Scholar Rock hopes to one-up pharma titans with a muscle-building drug

Tiny startup Scholar Rock is pressing forward with an early-stage drug it believes can contend with a new class of treatments in development by some of the industry's biggest players, planning to enter the clinic next year with a muscle-building compound.

The company's lead asset, SRK-015, is designed to block the protein myostatin, which acts as a brake on muscle growth. Halting myostatin can potentially curb the debilitating atrophy that broadly affects about 17 million Americans, according to Scholar Rock, whether through age-related muscle-wasting or as an effect of other diseases.

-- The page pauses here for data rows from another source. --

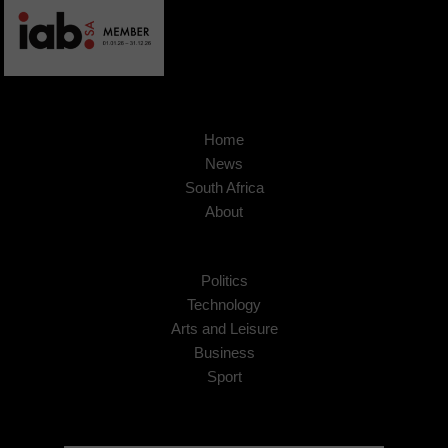
Home
News
South Africa
About
Politics
Technology
Arts and Leisure
Business
Sport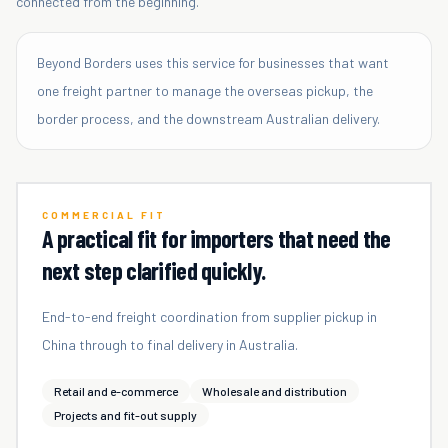
connected from the beginning.
Beyond Borders uses this service for businesses that want
one freight partner to manage the overseas pickup, the
border process, and the downstream Australian delivery.
COMMERCIAL FIT
A practical fit for importers that need the
next step clarified quickly.
End-to-end freight coordination from supplier pickup in
China through to final delivery in Australia.
Retail and e-commerce
Wholesale and distribution
Projects and fit-out supply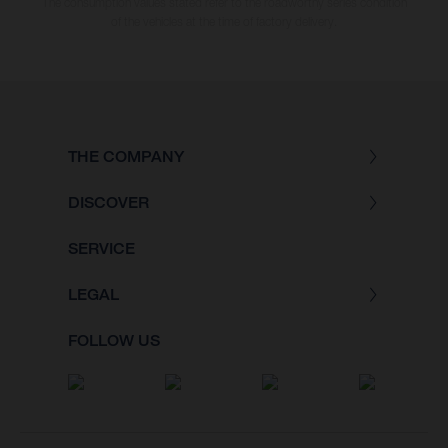
The consumption values stated refer to the roadworthy series condition
of the vehicles at the time of factory delivery.
THE COMPANY
DISCOVER
SERVICE
LEGAL
FOLLOW US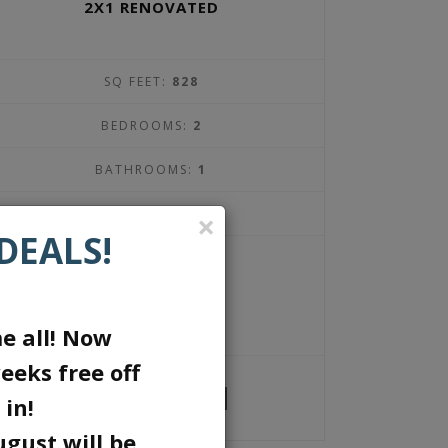
2X1 RENOVATED
SQ FEET:
828
BEDROOMS:
2
BATHROOMS:
1
DEPOSIT:
$300
×
DEALS!
1450
$
per month
e all! Now
eeks free off
1 UNIT AVAILABLE
 in!
ugust will be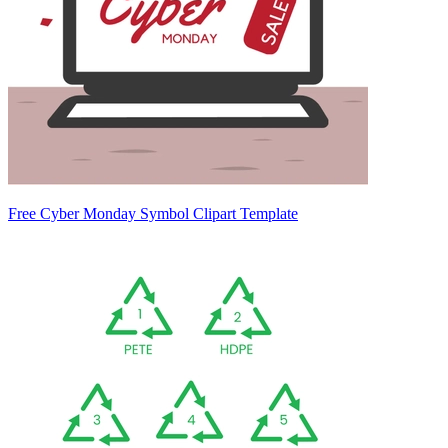
Free Cyber Monday Symbol Clipart Template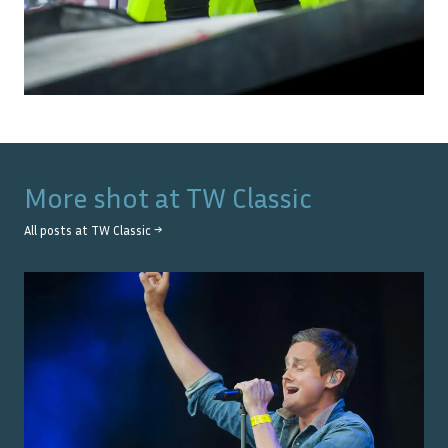
More shot at
TW Classic
All posts at
TW Classic
→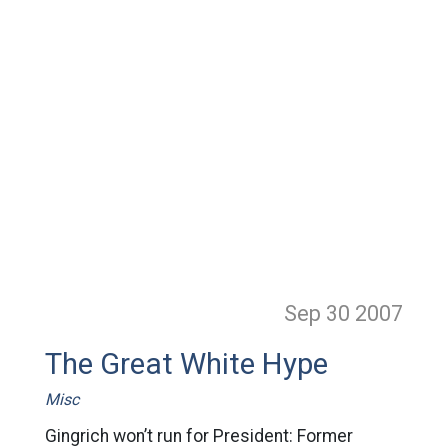
Sep 30
2007
The Great White Hype
Misc
Gingrich won’t run for President: Former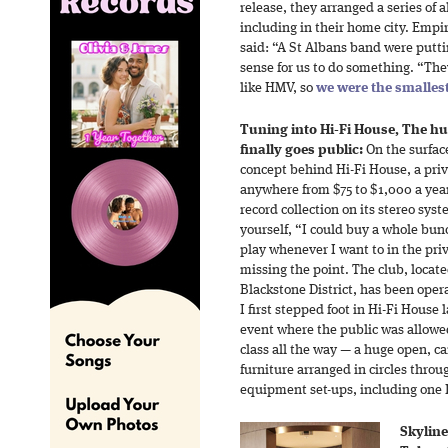
release, they arranged a series of
including in their home city. Emp
said: “A St Albans band were putt
sense for us to do something. “They
like HMV, so
we were the smalles
Tuning into Hi-Fi House, The h
finally goes public:
On the surface
concept behind Hi-Fi House, a pri
anywhere from $75 to $1,000 a year 
record collection on its stereo sys
yourself, “I could buy a whole bunc
play whenever I want to in the pr
missing the point. The club, locate
Blackstone District, has been opera
I first stepped foot in Hi-Fi House
event where the public was allowed 
class all the way — a huge open, c
furniture arranged in circles thro
equipment set-ups, including one 
Skyline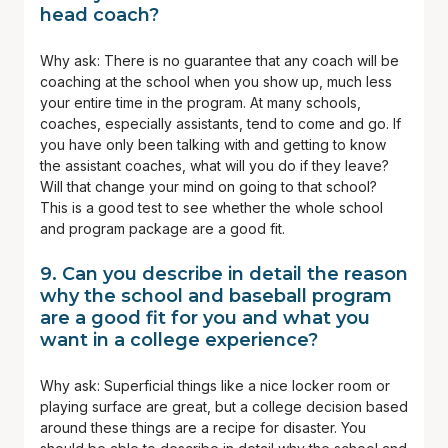
head coach?
Why ask: There is no guarantee that any coach will be
coaching at the school when you show up, much less
your entire time in the program. At many schools,
coaches, especially assistants, tend to come and go. If
you have only been talking with and getting to know
the assistant coaches, what will you do if they leave?
Will that change your mind on going to that school?
This is a good test to see whether the whole school
and program package are a good fit.
9. Can you describe in detail the reason
why the school and baseball program
are a good fit for you and what you
want in a college experience?
Why ask: Superficial things like a nice locker room or
playing surface are great, but a college decision based
around these things are a recipe for disaster. You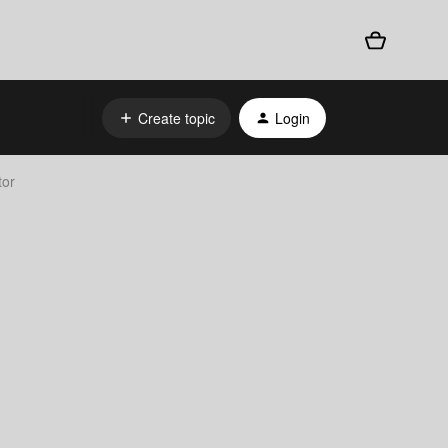
Create topic
Login
tor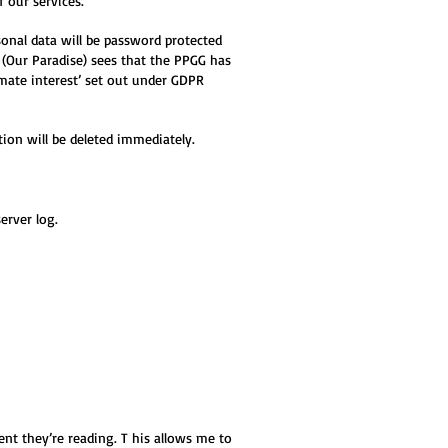
f our services.
sonal data will be password protected
 (Our Paradise
) sees that the PPGG has
timate interest’ set out under GDPR
ion will be deleted immediately.
erver log.
t they’re reading. T his allows me to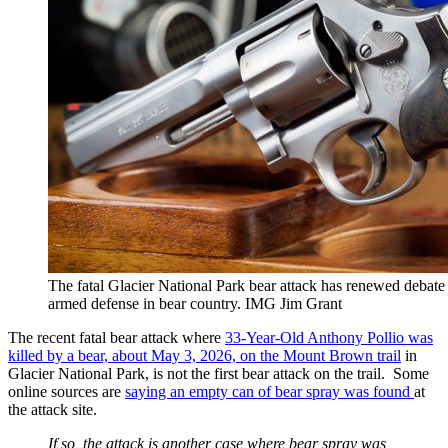
The fatal Glacier National Park bear attack has renewed debate
armed defense in bear country. IMG Jim Grant
The recent fatal bear attack where
33-Year-Old Anthony Pollio was
killed by a bear, about May 3, 2026, on the Mount Brown trail
in
Glacier National Park, is not the first bear attack on the trail. Some
online sources are
saying an empty can of bear spray was found
at
the attack site.
If so, the attack is another case where bear spray was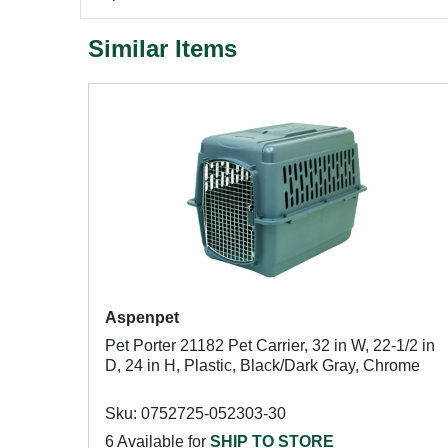
Similar Items
Aspenpet
Pet Porter 21182 Pet Carrier, 32 in W, 22-1/2 in
D, 24 in H, Plastic, Black/Dark Gray, Chrome
Sku: 0752725-052303-30
6 Available for
SHIP TO STORE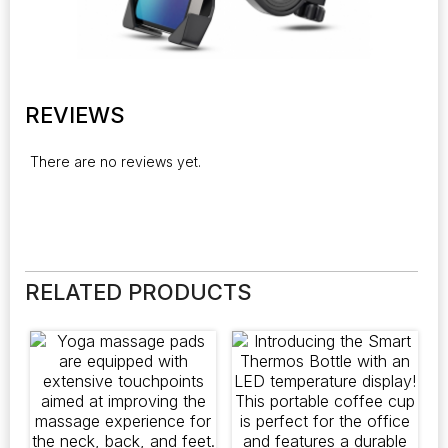
REVIEWS
There are no reviews yet.
RELATED PRODUCTS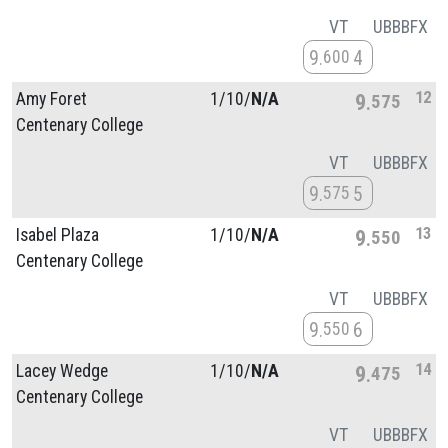
VT
UB
BB
FX
9
4
600
12
Amy Foret
1/
10/
N/A
9
575
Centenary College
VT
UB
BB
FX
9
5
575
13
Isabel Plaza
1/
10/
N/A
9
550
Centenary College
VT
UB
BB
FX
9
6
550
14
Lacey Wedge
1/
10/
N/A
9
475
Centenary College
VT
UB
BB
FX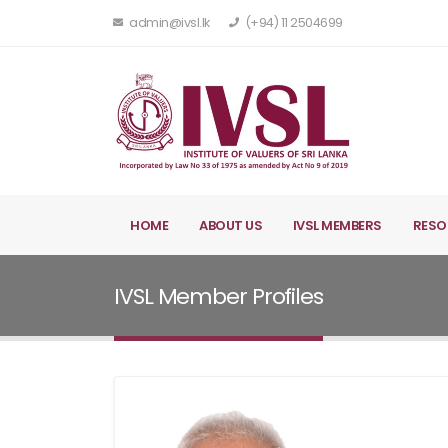
admin@ivsl.lk
(+94) 11 2504699
HOME
ABOUT US
IVSL MEMBERS
RESO
IVSL Member Profiles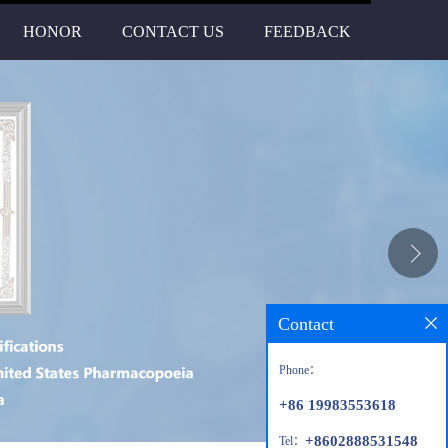
HONOR
CONTACT US
FEEDBACK
Contact
Phone：
+86 19983553618
+8602888531548
Tel：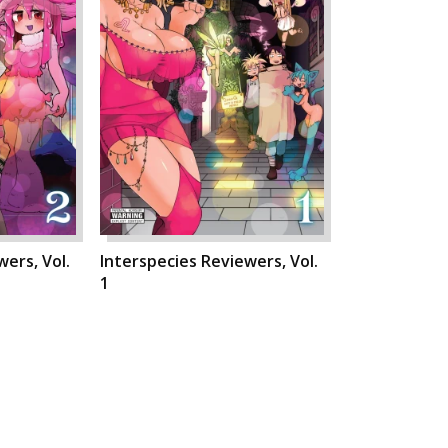
ers, Vol.
Interspecies Reviewers, Vol.
1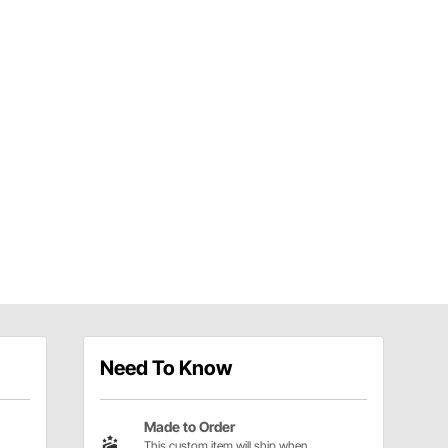
Need To Know
Made to Order
This custom item will ship when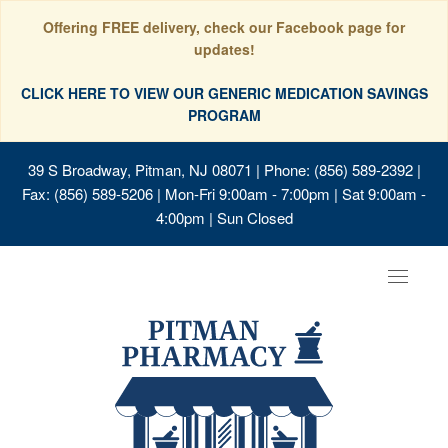
Offering FREE delivery, check our Facebook page for
updates!
CLICK HERE TO VIEW OUR GENERIC MEDICATION SAVINGS
PROGRAM
39 S Broadway, Pitman, NJ 08071
| Phone: (856) 589-2392 |
Fax: (856) 589-5206 | Mon-Fri 9:00am - 7:00pm | Sat 9:00am -
4:00pm | Sun Closed
Toggle
navigat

Myostatin is already a well-understood target in biopharma, and Scholar Rock is years behind some well-funded contenders. Novartis ($NVS) is in Phase III with bimagrumab, a breakthrough-designated antibody slated for FDA filing next year, while GlaxoSmithKline ($GSK), Sanofi ($SNY), Eli Lilly ($LLY) and others trail with similar therapies.

But Scholar Rock believes SRK-015 has a chance to eventually become a best-in-class agent for building muscle, CEO Nagesh Mahanthappa said. The key is in the drug's mechanism of action.

Mahanthappa said the aforementioned Big Pharma therapies work in one of two ways: binding to mature myostatin proteins to quiet their activity, or targeting the receptors that bring them about to stop the process at its onset. But each of those approaches creates selectivity problems, he said, as myostatin shares many properties with other growth factors in the body, and the most common receptors also interact with at least 10 other proteins. That creates the risk of biological crosstalk that could both hamper efficacy and limit dosing, Mahanthappa said.

SRK-015, on the other hand, is engineered to target myostatin in its latent form, before it reaches final maturity. Doing so has the potential to create an efficacious treatment that can hit the same target without as much noise, Mahanthappa said, allowing SRK-015 to "effectively turn off the tap" on myostatin and thus promote muscle growth.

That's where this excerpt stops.